● WORK TASK
Of all the entries below, only the lines from the one with "each coffee station." up to and including the one with "authenticating software updates. There are" are to be duplicated exactly.

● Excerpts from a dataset
# # # #

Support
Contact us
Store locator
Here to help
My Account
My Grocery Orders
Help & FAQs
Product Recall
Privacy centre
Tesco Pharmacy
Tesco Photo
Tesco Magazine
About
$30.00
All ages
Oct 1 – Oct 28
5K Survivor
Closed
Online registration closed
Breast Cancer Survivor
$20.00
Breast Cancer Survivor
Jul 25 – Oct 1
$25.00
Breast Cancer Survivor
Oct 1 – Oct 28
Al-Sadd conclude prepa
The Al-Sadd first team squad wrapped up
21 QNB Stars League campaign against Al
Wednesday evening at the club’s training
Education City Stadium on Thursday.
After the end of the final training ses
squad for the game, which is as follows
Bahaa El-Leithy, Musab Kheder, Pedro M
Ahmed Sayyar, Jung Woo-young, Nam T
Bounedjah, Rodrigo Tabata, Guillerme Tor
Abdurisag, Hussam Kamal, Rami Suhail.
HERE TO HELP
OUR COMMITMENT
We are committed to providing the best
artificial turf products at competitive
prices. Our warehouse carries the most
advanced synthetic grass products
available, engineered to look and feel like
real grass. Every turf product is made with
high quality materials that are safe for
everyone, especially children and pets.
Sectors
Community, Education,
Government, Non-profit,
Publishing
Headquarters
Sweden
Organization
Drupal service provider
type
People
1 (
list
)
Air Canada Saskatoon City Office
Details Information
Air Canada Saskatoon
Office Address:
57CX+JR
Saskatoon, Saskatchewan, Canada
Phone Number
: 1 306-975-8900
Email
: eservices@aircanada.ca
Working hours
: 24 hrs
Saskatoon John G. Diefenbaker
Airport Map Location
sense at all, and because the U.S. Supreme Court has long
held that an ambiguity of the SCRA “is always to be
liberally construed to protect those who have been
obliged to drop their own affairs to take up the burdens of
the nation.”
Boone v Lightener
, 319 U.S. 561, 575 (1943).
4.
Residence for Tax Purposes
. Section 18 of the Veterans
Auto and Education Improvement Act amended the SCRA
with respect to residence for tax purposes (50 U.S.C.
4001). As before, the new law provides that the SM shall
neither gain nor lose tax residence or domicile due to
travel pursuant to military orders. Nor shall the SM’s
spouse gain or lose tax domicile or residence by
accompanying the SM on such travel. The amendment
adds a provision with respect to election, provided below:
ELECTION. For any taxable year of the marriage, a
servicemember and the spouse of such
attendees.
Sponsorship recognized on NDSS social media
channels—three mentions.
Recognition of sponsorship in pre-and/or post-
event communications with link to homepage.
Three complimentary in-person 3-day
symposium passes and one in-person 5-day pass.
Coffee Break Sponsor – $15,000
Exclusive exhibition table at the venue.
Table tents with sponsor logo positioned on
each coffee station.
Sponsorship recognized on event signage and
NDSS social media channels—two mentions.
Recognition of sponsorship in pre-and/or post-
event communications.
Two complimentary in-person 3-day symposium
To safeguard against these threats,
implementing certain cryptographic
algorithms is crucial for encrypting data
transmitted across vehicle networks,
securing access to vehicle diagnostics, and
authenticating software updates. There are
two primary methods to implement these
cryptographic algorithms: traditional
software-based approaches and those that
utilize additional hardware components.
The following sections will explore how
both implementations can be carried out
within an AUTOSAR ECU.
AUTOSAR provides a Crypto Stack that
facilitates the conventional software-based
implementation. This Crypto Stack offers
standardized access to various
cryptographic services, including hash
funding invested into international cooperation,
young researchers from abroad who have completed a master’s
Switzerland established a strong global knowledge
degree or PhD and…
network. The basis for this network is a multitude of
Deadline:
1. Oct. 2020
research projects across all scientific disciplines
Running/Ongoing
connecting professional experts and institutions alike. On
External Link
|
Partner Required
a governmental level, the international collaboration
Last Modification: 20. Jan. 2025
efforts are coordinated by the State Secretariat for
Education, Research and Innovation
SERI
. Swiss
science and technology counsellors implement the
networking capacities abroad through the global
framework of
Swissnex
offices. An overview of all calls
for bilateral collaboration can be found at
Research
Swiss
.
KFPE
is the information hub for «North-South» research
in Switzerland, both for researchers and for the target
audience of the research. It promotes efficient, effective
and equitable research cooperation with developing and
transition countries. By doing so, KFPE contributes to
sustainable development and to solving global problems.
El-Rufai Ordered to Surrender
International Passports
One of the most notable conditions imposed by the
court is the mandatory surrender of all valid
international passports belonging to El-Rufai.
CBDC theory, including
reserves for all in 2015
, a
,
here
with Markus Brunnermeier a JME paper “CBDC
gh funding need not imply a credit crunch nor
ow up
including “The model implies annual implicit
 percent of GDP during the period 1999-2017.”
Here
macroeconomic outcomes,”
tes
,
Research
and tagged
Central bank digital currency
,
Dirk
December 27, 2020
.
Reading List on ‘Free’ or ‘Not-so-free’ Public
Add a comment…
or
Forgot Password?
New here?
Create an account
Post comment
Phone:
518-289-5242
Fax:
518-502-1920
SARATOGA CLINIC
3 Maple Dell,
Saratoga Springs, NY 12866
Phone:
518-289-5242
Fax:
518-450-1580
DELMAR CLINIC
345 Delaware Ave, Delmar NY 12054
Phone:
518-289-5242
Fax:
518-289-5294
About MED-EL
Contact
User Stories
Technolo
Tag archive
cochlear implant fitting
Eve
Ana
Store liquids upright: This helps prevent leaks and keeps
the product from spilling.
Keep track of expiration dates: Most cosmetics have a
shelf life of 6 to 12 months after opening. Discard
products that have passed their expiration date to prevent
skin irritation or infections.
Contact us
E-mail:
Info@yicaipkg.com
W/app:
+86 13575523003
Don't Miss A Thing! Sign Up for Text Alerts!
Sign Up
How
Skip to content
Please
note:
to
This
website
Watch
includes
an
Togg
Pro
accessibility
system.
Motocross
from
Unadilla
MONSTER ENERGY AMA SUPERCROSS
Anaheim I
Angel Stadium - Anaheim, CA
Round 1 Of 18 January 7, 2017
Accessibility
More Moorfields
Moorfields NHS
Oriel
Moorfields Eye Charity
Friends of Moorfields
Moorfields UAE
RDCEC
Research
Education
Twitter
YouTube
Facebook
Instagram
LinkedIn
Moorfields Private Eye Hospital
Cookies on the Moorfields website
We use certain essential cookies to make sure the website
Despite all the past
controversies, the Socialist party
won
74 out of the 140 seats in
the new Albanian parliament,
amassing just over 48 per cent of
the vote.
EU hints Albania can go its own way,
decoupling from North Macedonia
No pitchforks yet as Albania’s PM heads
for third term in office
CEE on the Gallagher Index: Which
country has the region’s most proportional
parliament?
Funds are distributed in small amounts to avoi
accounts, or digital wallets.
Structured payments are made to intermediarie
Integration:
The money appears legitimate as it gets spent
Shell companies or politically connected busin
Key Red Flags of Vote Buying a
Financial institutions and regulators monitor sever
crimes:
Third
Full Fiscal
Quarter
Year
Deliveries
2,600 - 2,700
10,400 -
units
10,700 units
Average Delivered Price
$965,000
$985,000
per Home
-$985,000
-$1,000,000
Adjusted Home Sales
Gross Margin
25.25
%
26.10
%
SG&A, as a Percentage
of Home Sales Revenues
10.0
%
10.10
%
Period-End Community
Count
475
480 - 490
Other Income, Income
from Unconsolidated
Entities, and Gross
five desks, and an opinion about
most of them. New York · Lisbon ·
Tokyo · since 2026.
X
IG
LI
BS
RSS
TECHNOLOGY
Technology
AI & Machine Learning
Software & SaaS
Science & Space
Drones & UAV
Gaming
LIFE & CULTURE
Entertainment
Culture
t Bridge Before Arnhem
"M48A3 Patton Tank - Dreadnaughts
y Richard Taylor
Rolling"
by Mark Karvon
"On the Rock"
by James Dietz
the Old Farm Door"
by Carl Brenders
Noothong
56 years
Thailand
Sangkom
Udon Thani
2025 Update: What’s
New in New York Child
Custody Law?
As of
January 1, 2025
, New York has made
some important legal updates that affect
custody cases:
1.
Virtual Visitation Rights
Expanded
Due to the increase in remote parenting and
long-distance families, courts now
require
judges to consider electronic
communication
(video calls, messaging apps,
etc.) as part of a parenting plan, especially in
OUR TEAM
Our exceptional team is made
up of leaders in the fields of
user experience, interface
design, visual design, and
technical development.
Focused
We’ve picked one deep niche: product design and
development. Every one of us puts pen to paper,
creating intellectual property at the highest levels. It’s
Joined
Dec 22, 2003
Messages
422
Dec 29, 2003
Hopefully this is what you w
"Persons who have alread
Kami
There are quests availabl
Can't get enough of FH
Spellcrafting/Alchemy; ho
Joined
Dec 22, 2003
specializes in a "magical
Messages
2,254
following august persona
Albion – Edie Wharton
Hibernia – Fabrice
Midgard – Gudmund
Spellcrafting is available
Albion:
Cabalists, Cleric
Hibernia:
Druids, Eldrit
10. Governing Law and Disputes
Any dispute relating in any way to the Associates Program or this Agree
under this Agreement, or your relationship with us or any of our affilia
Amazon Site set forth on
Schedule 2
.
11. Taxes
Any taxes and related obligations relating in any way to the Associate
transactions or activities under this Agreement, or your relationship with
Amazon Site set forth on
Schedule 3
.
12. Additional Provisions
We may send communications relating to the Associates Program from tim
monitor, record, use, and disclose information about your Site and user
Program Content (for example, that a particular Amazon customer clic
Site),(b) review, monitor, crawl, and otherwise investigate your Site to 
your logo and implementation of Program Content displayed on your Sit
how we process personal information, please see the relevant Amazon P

# # # #

● WORKED SOLUTION
each coffee station.
Sponsorship recognized on event signage and
NDSS social media channels—two mentions.
Recognition of sponsorship in pre-and/or post-
event communications.
Two complimentary in-person 3-day symposium
To safeguard against these threats,
implementing certain cryptographic
algorithms is crucial for encrypting data
transmitted across vehicle networks,
securing access to vehicle diagnostics, and
authenticating software updates. There are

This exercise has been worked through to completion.